Public Transit: Smarter, but not faster


In Canada, using public transportation helps you save money, reduce pollution, and lessen congestion.  But while it may be the most sensible way to travel, it’s certainly not the fastest.

According to the latest data from Statistics Canada, commuters who traveled using public transit took longer to get to work on average compared to those who drove in a car.

The data, which is based on commuting information from the 2011 National Household Survey, revealed that people who used a private vehicle spent an average of 23.7 minutes travelling to work compared to 40.4 minutes for bus riders, 44.6 minutes for subway users, and 52.5 minutes for streetcar passengers.

So given the fact that those who commute by car have significantly shorter commutes than those who commute by public transit, why would one opt for a mode of travel with longer travel times?

The challenge in Canada, especially in large cities such as Toronto, is to make public transportation more efficient, reliable, and accessible.

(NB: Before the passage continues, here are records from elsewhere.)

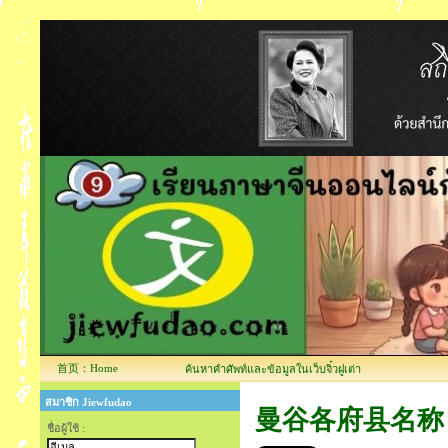
首页：Home
ค้นหาคำศัพท์และข้อมูลในเว็บจิ๋วฝูเต่า
สมาชิก Jiewfudao
曼谷各府县名称 รายช
ชื่อผู้ใช้ :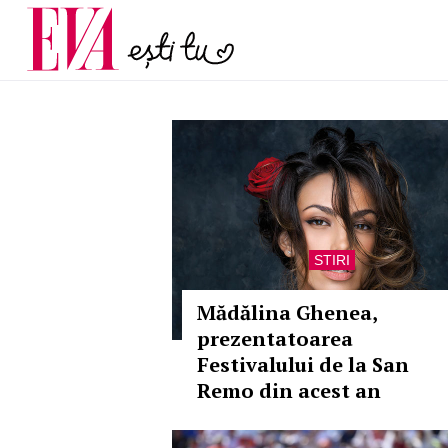
și 60 de ani. De ce te t
Carieră
pe măsură ce înaintez
Actualitate
STIRI
Mădălina Ghenea,
prezentatoarea
Festivalului de la San
Remo din acest an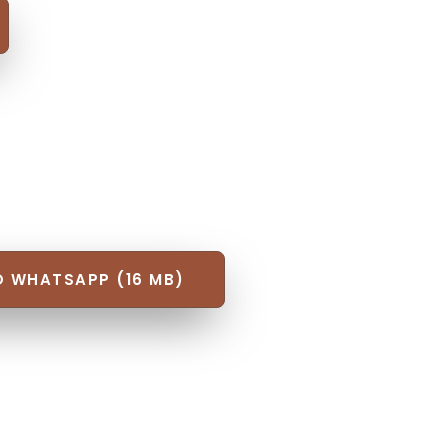
O WHATSAPP (16 MB)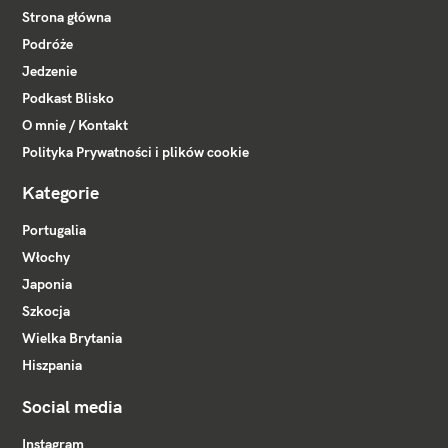
Strona główna
Podróże
Jedzenie
Podkast Blisko
O mnie / Kontakt
Polityka Prywatności i plików cookie
Kategorie
Portugalia
Włochy
Japonia
Szkocja
Wielka Brytania
Hiszpania
Social media
Instagram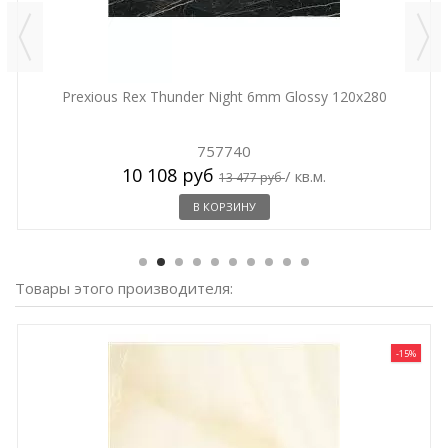
Prexious Rex Thunder Night 6mm Glossy 120x280
757740
10 108 руб
/ кв.м.
13 477 руб
В КОРЗИНУ
Товары этого производителя:
-15%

This will eliminate the need for building new roads and parking lots, both of which take up vast amounts of space and public resources.

In its current state, public transit is an invaluable tool for economic prosperity in large Canadian cities – delivering millions of workers to their place of employment in downtown cores.

But significant investments and improvements in the public transportation system could help reduce travel times and make it a more attractive way of getting around, even for people like you and I.